AI tools have become a regular part of my daily workflow as a developer. In this article, I want to share a few use cases that show how I use them — from generating code to writing documentation and tests. These tools don’t replace me as a programmer, but they definitely make some parts of my job faster and more enjoyable.
Generating Code
I use Windsurf and GitHub Copilot almost every day. Of course, I don’t let AI write all my code — not even close. Most of the time, I still like to write logic myself. But for small, repetitive tasks where I already know what I need, I usually let the AI take over.
Here’s an example. In one of my personal projects, I needed a simple function to format a string into a clean slug. It needed to remove whitespaces and punctuation like colons and commas, strip any trailing dots or exclamation marks, and convert everything to lowercase. This kind of task is perfect for Copilot because it’s great with regex and text manipulation.
export function getCleanIdForHeading(text: string) {
return text
.replace(/\s+/g, '-')
.replace(/[;:(),]/g, '')
.replace(/[\?\!\.]+$/, '')
.toLowerCase();
}
Sure, anyone could write this in five minutes after some quick Googling — but it took me maybe one minute to phrase the prompt and get a working result. That’s the real value for me: saving time on the mechanical stuff so I can focus on more complex problems.
Of course, I still double-check everything. I review and test any AI-generated code (both manually and with unit tests) before I commit it.
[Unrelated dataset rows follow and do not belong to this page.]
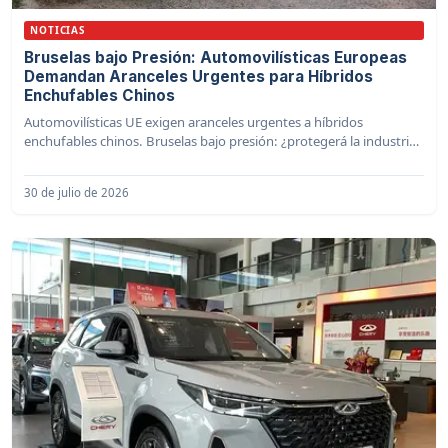
NOTICIAS
Bruselas bajo Presión: Automovilísticas Europeas
Demandan Aranceles Urgentes para Híbridos
Enchufables Chinos
Automovilísticas UE exigen aranceles urgentes a híbridos
enchufables chinos. Bruselas bajo presión: ¿protegerá la industria
automotriz europea?
30 de julio de 2026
It’s still my code at the end of the day.
Explaining Code
This is one of the areas where AI really shines. We’re all working with bigger and more complex codebases now — there’s just no way to fully understand every part of them. When I’m dropped into unfamiliar code, I often ask Windsurf or Copilot to explain what’s happening in plain language.
It’s surprisingly good at doing this — not just at describing what a function does, but also at explaining why a certain pattern or approach was used. This helps me understand code faster and reduces the friction of onboarding to new projects or technologies.
Generating test data
Here’s another small but really practical use case: generating test data.
Let’s say you have an API endpoint that expects a list of objects (for example, StatisticsDTO).
package com.example.demo.dto;
import java.time.LocalDateTime;
public record StatisticsDTO(
long totalCount,
double averageValue,
double minValue,
double maxValue,
LocalDateTime generatedAt
) {}
Normally, you’d have to manually write the JSON for testing in Postman or some other tool. Instead, I just ask the AI to generate a few test examples for me. It’s a small convenience, but if you need large or complex test datasets, it can save a surprising amount of time and effort.
Writing documentation
AI has also made writing documentation a lot less painful. Since coding agents are great at reading and understanding code, they’re pretty good at generating documentation for it too.
I mostly use it for in-code documentation — things like JSDoc or JavaDoc comments — but sometimes also for more structured documentation like API docs, GitHub readmes, or architectural summaries. It’s not perfect, but it gives you a solid first draft that you can refine rather than starting from scratch.
Writing tests
Tests are another area where AI tools come in handy. Once you know the cases you want to cover, prompting the AI to generate some quick unit tests can save a bunch of time. Refering to the piece of code I provided as an example before, it only took me a couple of seconds to generate some unit test with AI for it.
export function getCleanIdForHeading(text: string) {
return text
.replace(/\s+/g, '-')
.replace(/[;:(),]/g, '')
.replace(/[\?\!\.]+$/, '')
.toLowerCase();
}
With small functions, this might not look like a huge time saver. But when you need to write dozens or hundreds of similar test cases, it really adds up.
describe('getCleanIdForHeading', () => {
it('should replace spaces with hyphens and remove punctuation', () => {
expect(getCleanIdForHeading('Hello, World!')).toBe('hello-world');
expect(getCleanIdForHeading('Test: Heading (Example)?')).toBe('test-heading-example');
expect(getCleanIdForHeading('Another Heading.')).toBe('another-heading');
});
it('should lowercase the result', () => {
expect(getCleanIdForHeading('UPPER CASE')).toBe('upper-case');
});
});
Something I’ve also been experimenting with is using AI for test-driven development (TDD). The idea is to write your tests first, then prompt the AI to implement the function until all tests pass. I heard about this approach on The Pragmatic Engineer podcast — haven’t used it a lot yet, but it seems like a cool workflow to try if you like TDD.
Non-Technical Uses of AI
Besides coding, I also use AI for other work stuff — like writing user documentation, preparing internal announcements, creating presentations, or even generating images. These aren’t strictly “developer tasks,” but depending on your role, they often come up. Having AI help with them just makes life easier.
Final thoughts
AI has really become part of my everyday toolkit as a developer. It helps me code faster, learn new systems more quickly, and take care of repetitive tasks so I can focus on the creative side of building software.
That said, I still think all AI-generated code should be reviewed and tested carefully before it goes anywhere near production. Used responsibly, AI doesn’t replace developers — it makes us more efficient and gives us more time to focus on the fun parts of the job.